Data supplied -
--*--

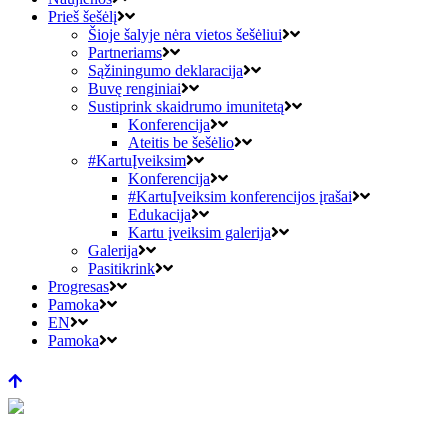
Prieš šešėlį
Šioje šalyje nėra vietos šešėliui
Partneriams
Sąžiningumo deklaracija
Buvę renginiai
Sustiprink skaidrumo imunitetą
Konferencija
Ateitis be šešėlio
#KartuĮveiksim
Konferencija
#KartuĮveiksim konferencijos įrašai
Edukacija
Kartu įveiksim galerija
Galerija
Pasitikrink
Progresas
Pamoka
EN
Pamoka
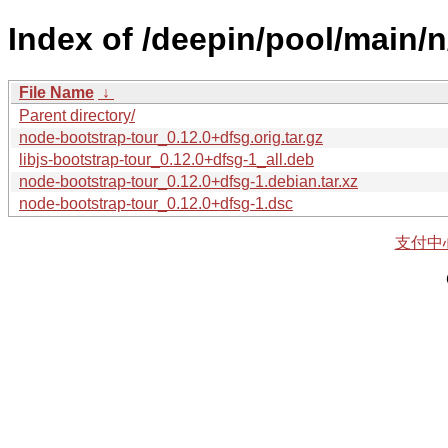
Index of /deepin/pool/main/n
File Name
↓
Parent directory/
node-bootstrap-tour_0.12.0+dfsg.orig.tar.gz
libjs-bootstrap-tour_0.12.0+dfsg-1_all.deb
node-bootstrap-tour_0.12.0+dfsg-1.debian.tar.xz
node-bootstrap-tour_0.12.0+dfsg-1.dsc
支付中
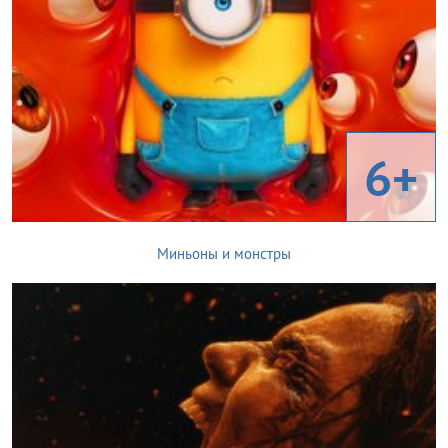
6+
Миньоны и монстры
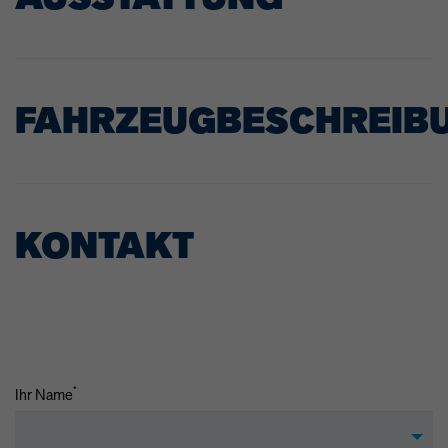
FAHRZEUGBESCHREIB
KONTAKT
*
Ihr Name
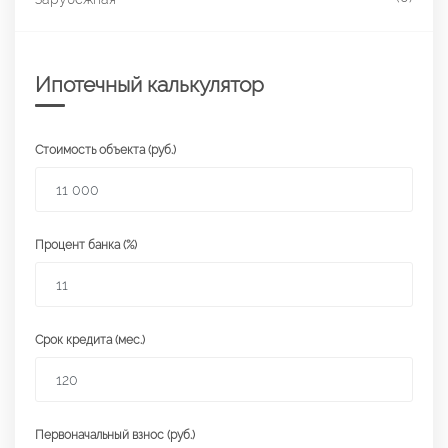
Ипотечный калькулятор
Стоимость объекта (руб.)
Процент банка (%)
Срок кредита (мес.)
Первоначальный взнос (руб.)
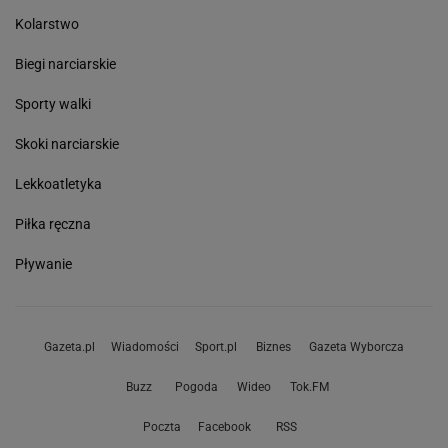
Kolarstwo
Biegi narciarskie
Sporty walki
Skoki narciarskie
Lekkoatletyka
Piłka ręczna
Pływanie
Gazeta.pl
Wiadomości
Sport.pl
Biznes
Gazeta Wyborcza
Buzz
Pogoda
Wideo
Tok.FM
Poczta
Facebook
RSS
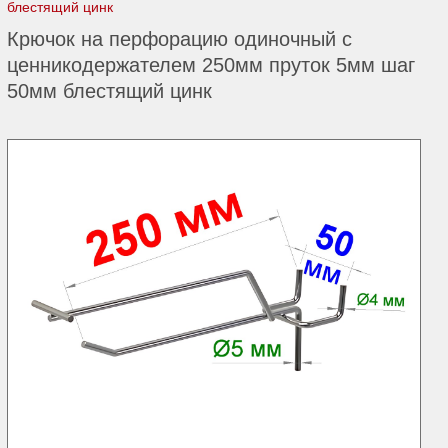
блестящий цинк
Крючок на перфорацию одиночный с
ценникодержателем 250мм пруток 5мм шаг
50мм блестящий цинк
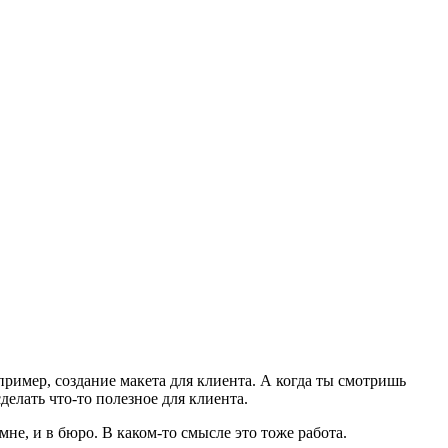
пример, создание макета для клиента. А когда ты смотришь
делать что-то полезное для клиента.
не, и в бюро. В каком-то смысле это тоже работа.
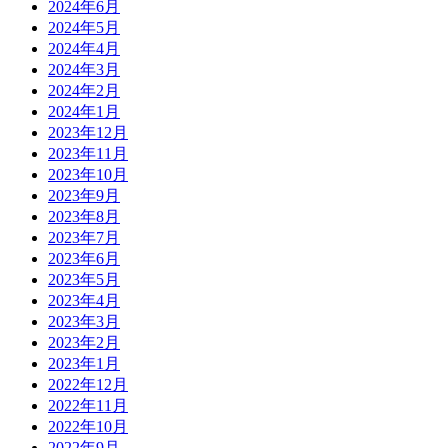
2024年6月
2024年5月
2024年4月
2024年3月
2024年2月
2024年1月
2023年12月
2023年11月
2023年10月
2023年9月
2023年8月
2023年7月
2023年6月
2023年5月
2023年4月
2023年3月
2023年2月
2023年1月
2022年12月
2022年11月
2022年10月
2022年9月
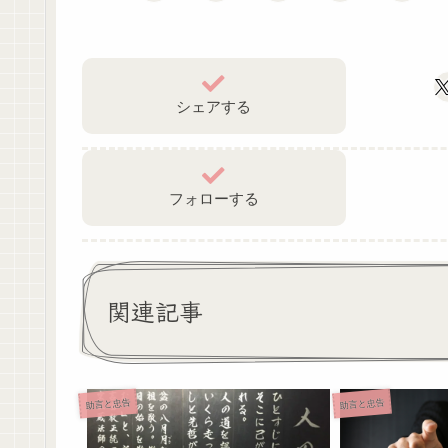
シェアする
フォローする
関連記事
助言と忠告
助言と忠告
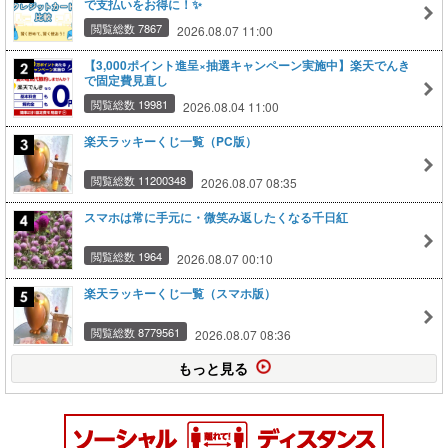
で支払いをお得に！✨
閲覧総数 7867
2026.08.07 11:00
【3,000ポイント進呈×抽選キャンペーン実施中】楽天でんき
で固定費見直し
閲覧総数 19981
2026.08.04 11:00
楽天ラッキーくじ一覧（PC版）
閲覧総数 11200348
2026.08.07 08:35
スマホは常に手元に・微笑み返したくなる千日紅
閲覧総数 1964
2026.08.07 00:10
楽天ラッキーくじ一覧（スマホ版）
閲覧総数 8779561
2026.08.07 08:36
もっと見る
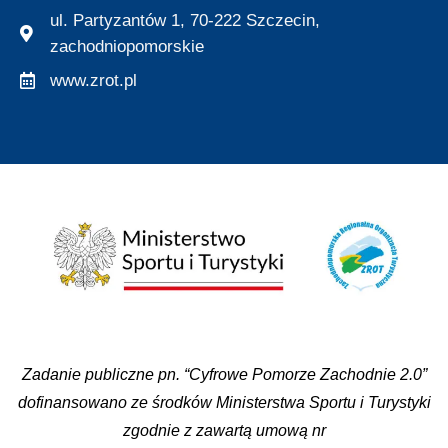
ul. Partyzantów 1, 70-222 Szczecin,
zachodniopomorskie
www.zrot.pl
Zadanie publiczne pn. “Cyfrowe Pomorze Zachodnie 2.0”
dofinansowano ze środków Ministerstwa Sportu i Turystyki
zgodnie z zawartą umową nr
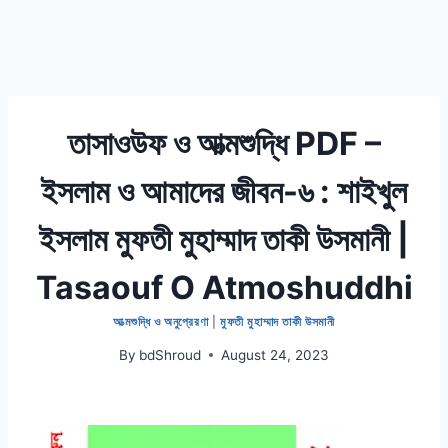
তাসাওউফ ও আত্মশুদ্ধি PDF –
ইসলাম ও আমাদের জীবন-৬ : শাইখুল
ইসলাম মুফতী মুহাম্মাদ তাকী উসমানী |
Tasaouf O Atmoshuddhi
আত্মশুদ্ধি ও অনুপ্রেরণা
|
মুফতী মুহাম্মাদ তাকী উসমানী
By
bdShroud
August 24, 2023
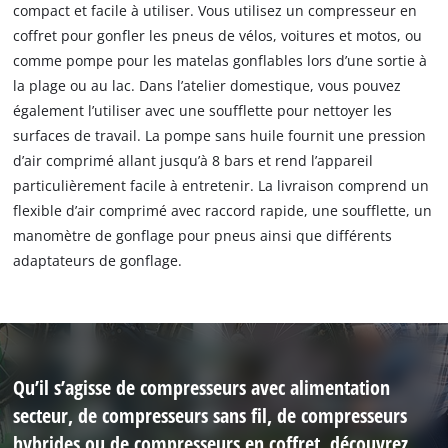
compact et facile à utiliser. Vous utilisez un compresseur en
coffret pour gonfler les pneus de vélos, voitures et motos, ou
comme pompe pour les matelas gonflables lors d’une sortie à
la plage ou au lac. Dans l’atelier domestique, vous pouvez
également l’utiliser avec une soufflette pour nettoyer les
surfaces de travail. La pompe sans huile fournit une pression
d’air comprimé allant jusqu’à 8 bars et rend l’appareil
particulièrement facile à entretenir. La livraison comprend un
flexible d’air comprimé avec raccord rapide, une soufflette, un
manomètre de gonflage pour pneus ainsi que différents
adaptateurs de gonflage.
Qu’il s’agisse de compresseurs avec alimentation
secteur, de compresseurs sans fil, de compresseurs
hybrides ou de compresseurs en coffret, découvrez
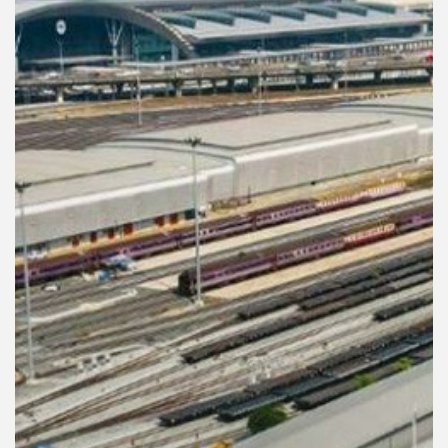
คุณ
เพลง
บทความ
ข่าว
และ
กิจกรรม
เกี่ยว
กับ
เรา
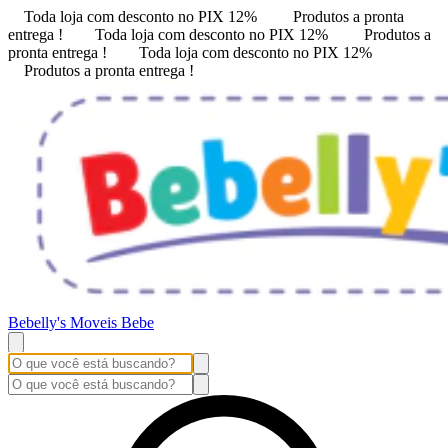
Toda loja com desconto no PIX 12%
Produtos a pronta
entrega !
Toda loja com desconto no PIX 12%
Produtos a
pronta entrega !
Toda loja com desconto no PIX 12%
Produtos a pronta entrega !
Bebelly's Moveis Bebe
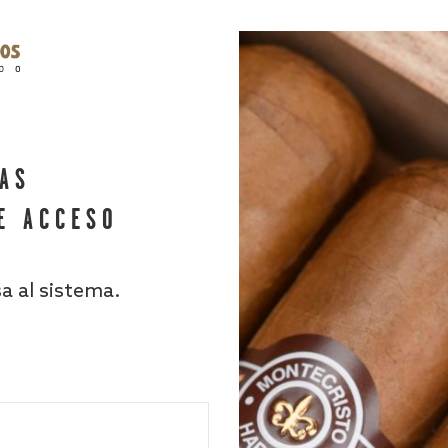
HAS
E ACCESO
sa al sistema.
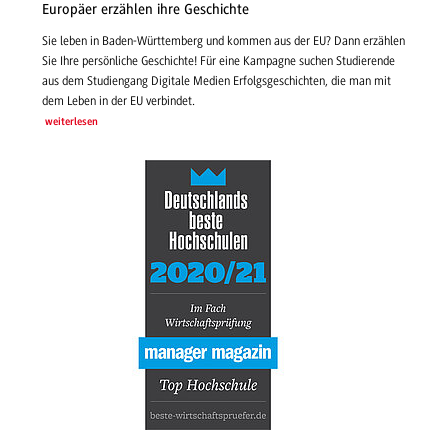
Europäer erzählen ihre Geschichte
Sie leben in Baden-Württemberg und kommen aus der EU? Dann erzählen
Sie Ihre persönliche Geschichte! Für eine Kampagne suchen Studierende
aus dem Studiengang Digitale Medien Erfolgsgeschichten, die man mit
dem Leben in der EU verbindet.
weiterlesen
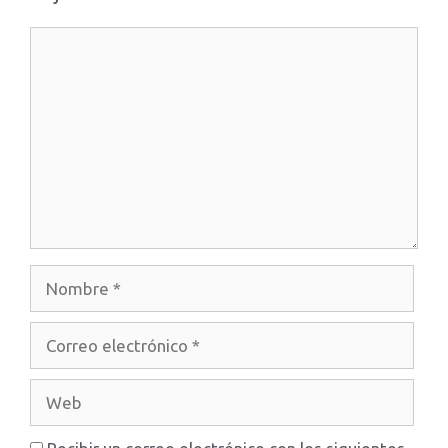
Comentario
Nombre
Correo
electrónico
Web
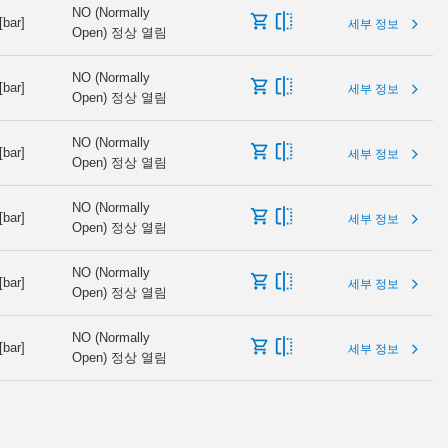
NO (Normally
[bar]
세부 정보
Open) 정상 열림
NO (Normally
[bar]
세부 정보
Open) 정상 열림
NO (Normally
[bar]
세부 정보
Open) 정상 열림
NO (Normally
[bar]
세부 정보
Open) 정상 열림
NO (Normally
[bar]
세부 정보
Open) 정상 열림
NO (Normally
[bar]
세부 정보
Open) 정상 열림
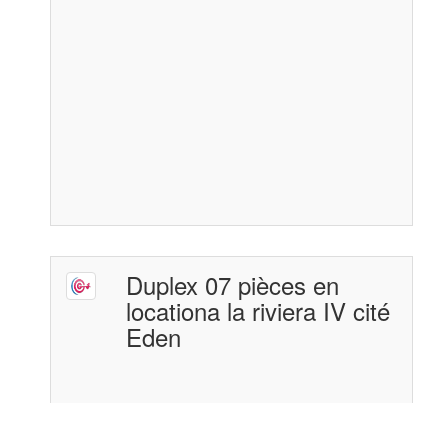
Duplex 07 pièces en
locationa la riviera IV cité
Eden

--*--

Your instructions - Search the data for the string "pour". List each line that has it.

Final answer -
coffret pour gonfler les pneus de vélos, voitures et motos, ou
comme pompe pour les matelas gonflables lors d’une sortie à
également l’utiliser avec une soufflette pour nettoyer les
manomètre de gonflage pour pneus ainsi que différents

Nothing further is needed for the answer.